Bübbes  Kehr Alemania Aachen

Bild: Alemannia-Aachen.de

Es war so ein typisches Spiel der Alemannia am Freitagabend. Zum ersten Mal in der Saison kondensierte der Atem in der Luft. Auf dem Tivoli gab es Glühwein. Dazu ein Pokalspiel, das den Namen Pokalspiel verdient: 2-1 gegen den FC Hennef 05 im Mittelrhein-Pokal. Kein gutes Spiel – aber davon spricht man eh nicht mehr.

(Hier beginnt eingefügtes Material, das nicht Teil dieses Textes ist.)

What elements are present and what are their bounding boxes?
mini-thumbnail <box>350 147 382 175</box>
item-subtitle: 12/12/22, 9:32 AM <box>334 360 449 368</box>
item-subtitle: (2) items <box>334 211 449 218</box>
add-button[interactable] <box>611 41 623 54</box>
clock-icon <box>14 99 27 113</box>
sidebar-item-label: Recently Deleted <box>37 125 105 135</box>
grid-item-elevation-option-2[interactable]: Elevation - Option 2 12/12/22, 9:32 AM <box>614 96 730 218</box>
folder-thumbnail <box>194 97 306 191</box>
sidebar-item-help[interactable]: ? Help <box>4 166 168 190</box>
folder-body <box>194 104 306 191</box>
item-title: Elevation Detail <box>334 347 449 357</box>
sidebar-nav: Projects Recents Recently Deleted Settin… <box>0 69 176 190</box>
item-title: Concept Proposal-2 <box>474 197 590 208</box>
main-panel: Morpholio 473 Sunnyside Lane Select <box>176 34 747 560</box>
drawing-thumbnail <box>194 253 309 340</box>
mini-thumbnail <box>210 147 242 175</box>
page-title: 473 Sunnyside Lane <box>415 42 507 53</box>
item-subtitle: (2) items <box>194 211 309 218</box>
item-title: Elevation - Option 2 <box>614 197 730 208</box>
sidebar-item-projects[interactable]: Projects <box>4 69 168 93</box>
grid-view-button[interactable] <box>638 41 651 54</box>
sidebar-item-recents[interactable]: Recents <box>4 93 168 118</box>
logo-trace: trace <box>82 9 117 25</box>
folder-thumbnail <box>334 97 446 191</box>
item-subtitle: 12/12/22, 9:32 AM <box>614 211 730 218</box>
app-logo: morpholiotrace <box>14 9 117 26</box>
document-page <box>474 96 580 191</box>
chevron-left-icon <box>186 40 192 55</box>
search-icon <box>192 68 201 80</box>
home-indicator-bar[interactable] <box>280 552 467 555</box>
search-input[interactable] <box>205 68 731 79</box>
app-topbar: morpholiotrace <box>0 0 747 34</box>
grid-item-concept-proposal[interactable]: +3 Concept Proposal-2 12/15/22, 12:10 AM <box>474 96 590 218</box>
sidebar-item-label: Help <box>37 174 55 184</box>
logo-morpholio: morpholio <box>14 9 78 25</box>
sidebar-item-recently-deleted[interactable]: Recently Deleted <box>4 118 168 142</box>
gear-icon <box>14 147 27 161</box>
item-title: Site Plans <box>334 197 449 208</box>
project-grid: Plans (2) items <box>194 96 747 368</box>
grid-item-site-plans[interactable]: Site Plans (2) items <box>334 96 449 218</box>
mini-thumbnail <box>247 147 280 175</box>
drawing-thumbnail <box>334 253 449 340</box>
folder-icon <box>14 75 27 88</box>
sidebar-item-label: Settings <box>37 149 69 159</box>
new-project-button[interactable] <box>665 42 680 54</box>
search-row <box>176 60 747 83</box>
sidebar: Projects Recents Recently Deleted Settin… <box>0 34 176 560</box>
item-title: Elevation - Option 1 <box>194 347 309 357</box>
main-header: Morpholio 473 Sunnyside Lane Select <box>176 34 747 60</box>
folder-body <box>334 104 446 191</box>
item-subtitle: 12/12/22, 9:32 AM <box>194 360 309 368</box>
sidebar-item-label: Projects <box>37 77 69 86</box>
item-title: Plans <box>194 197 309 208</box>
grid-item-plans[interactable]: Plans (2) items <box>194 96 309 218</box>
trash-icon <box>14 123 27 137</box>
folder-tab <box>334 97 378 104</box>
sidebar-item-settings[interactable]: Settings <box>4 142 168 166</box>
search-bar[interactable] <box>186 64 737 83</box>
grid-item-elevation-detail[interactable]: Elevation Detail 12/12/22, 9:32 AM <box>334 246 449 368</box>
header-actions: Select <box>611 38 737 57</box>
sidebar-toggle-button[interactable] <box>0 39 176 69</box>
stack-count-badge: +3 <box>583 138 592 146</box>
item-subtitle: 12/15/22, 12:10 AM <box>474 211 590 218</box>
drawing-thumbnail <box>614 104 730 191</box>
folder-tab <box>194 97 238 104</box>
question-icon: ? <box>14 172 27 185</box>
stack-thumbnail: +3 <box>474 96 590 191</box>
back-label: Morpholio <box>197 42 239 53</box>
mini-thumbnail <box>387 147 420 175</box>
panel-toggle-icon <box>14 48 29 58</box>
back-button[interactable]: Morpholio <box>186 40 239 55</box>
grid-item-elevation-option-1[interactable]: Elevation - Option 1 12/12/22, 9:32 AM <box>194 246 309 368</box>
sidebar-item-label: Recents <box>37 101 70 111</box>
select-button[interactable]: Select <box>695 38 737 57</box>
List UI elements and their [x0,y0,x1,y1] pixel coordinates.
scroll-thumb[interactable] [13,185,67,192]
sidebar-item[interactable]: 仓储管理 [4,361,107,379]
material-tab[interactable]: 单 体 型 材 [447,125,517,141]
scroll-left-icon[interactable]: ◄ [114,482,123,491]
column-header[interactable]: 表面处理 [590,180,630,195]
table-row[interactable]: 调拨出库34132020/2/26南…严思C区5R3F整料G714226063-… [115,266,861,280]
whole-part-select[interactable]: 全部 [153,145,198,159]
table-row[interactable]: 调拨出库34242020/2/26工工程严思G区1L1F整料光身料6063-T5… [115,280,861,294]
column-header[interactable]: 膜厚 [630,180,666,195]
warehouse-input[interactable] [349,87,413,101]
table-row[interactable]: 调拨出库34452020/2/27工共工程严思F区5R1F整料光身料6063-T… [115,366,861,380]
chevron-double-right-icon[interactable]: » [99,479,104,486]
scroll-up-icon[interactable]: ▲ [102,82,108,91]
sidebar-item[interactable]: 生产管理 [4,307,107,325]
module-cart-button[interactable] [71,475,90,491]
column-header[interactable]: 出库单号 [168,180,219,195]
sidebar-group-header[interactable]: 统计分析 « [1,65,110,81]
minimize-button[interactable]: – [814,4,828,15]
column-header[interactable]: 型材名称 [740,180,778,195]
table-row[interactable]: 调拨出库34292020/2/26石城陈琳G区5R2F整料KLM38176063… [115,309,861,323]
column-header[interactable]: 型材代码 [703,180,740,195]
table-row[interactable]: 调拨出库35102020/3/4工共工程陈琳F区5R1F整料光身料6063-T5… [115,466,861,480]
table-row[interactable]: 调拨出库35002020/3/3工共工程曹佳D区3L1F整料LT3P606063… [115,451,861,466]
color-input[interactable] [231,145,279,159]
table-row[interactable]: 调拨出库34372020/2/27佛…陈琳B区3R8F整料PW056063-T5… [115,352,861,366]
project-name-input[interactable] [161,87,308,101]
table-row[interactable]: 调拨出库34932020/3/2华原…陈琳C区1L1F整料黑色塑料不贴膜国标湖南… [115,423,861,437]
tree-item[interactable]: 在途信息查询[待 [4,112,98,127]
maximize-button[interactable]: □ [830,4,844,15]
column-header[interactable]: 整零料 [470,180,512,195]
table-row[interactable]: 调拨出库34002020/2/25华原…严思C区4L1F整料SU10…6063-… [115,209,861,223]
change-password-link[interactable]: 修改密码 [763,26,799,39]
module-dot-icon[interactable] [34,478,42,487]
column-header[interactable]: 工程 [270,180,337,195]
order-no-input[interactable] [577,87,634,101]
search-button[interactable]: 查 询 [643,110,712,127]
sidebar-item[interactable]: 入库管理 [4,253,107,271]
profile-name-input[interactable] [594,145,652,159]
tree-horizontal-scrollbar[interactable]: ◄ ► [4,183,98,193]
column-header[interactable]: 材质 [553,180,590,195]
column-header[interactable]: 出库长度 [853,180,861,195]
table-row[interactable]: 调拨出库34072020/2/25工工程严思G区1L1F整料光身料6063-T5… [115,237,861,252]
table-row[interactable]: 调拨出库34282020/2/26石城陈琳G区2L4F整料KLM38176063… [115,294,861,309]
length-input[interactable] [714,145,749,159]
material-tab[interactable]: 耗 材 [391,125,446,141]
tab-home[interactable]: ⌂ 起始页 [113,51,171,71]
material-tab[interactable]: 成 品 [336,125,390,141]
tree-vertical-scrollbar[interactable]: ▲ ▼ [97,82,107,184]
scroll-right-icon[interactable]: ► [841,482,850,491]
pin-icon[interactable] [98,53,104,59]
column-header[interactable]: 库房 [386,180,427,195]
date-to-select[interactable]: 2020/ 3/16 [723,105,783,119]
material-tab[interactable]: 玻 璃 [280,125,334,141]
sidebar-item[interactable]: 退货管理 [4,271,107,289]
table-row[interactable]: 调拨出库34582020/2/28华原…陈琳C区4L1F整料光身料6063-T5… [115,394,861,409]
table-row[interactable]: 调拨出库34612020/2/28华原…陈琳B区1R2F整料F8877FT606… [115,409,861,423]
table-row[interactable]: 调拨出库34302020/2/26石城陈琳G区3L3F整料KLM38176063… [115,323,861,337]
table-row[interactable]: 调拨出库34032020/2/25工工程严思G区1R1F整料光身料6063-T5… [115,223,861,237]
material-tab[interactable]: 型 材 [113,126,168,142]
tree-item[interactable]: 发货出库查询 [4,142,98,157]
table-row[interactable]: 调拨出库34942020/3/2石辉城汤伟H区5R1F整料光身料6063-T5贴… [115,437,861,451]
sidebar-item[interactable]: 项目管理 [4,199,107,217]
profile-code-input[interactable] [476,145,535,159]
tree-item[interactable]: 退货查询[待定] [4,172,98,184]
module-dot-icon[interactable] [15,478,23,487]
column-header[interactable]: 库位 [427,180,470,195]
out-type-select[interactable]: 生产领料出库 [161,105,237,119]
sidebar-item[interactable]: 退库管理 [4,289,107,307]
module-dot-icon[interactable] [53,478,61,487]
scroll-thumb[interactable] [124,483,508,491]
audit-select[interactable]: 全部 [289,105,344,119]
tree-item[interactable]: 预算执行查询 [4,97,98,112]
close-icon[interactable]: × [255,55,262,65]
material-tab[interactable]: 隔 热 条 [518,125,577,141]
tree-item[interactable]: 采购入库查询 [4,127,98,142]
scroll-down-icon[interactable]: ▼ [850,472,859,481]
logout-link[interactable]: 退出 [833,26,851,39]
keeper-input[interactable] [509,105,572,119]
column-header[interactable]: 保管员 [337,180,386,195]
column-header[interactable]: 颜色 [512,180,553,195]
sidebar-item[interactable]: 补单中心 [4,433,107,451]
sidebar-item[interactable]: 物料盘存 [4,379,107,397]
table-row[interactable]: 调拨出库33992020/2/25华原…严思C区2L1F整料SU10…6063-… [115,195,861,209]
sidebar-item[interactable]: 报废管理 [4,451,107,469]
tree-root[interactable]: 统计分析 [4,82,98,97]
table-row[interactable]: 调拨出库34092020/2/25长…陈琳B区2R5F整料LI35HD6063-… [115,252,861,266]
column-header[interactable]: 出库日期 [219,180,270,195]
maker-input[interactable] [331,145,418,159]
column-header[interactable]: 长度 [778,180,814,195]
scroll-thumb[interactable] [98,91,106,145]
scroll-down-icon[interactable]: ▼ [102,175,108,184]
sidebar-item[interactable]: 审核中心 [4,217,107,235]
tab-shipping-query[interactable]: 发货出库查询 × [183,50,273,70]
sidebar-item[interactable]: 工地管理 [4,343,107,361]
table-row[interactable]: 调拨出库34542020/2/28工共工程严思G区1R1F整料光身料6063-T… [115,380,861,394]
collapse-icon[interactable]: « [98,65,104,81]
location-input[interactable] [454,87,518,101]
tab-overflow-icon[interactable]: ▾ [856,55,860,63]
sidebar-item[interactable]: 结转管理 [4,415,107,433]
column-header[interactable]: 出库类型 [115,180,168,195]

Man wird davon sprechen, dass es Marcus Hoffmann war, der wenige Minuten vor Ende der 90 kalten Minuten, den Ball in das Tor vor der leeren Nordtribüne brachte. Wie? Egal.  Alemannia ist im Viertelfinale.

Doch die Meldung des Tages war eine traurige: „Bübbes“ Kehr, Mittelstürmer der Alemannia aus den 80ern, verstarb nach schwerer Krankheit. Ich gebe zu: Ich kenne seine Heldentaten nur aus den Erzählungen. Doch wer von ihm berichtete, der tat dies mit einem Glänzen in den Augen. Bübbes, ein Kämpfer und Arbeiter. So ein Malocher den man gerne auf dem Platz sieht.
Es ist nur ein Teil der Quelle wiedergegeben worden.